#### EXERCISE REQUIREMENTS
Every line below containing the word "innen" should be found and copied.

#### DATA EXCERPTS
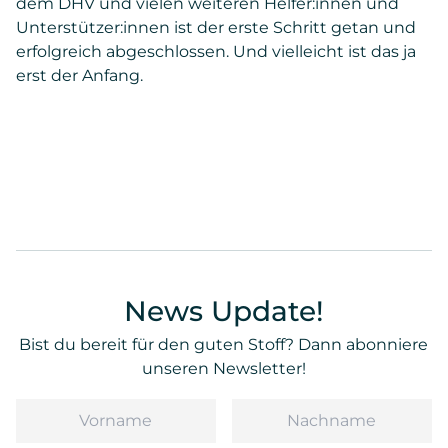
dem DHV und vielen weiteren Helfer:innen und
Unterstützer:innen ist der erste Schritt getan und
erfolgreich abgeschlossen. Und vielleicht ist das ja
erst der Anfang.
News Update!
Bist du bereit für den guten Stoff? Dann abonniere
unseren Newsletter!
Vorname
Nachname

#### ANSWER FOR THIS EXERCISE
dem DHV und vielen weiteren Helfer:innen und
Unterstützer:innen ist der erste Schritt getan und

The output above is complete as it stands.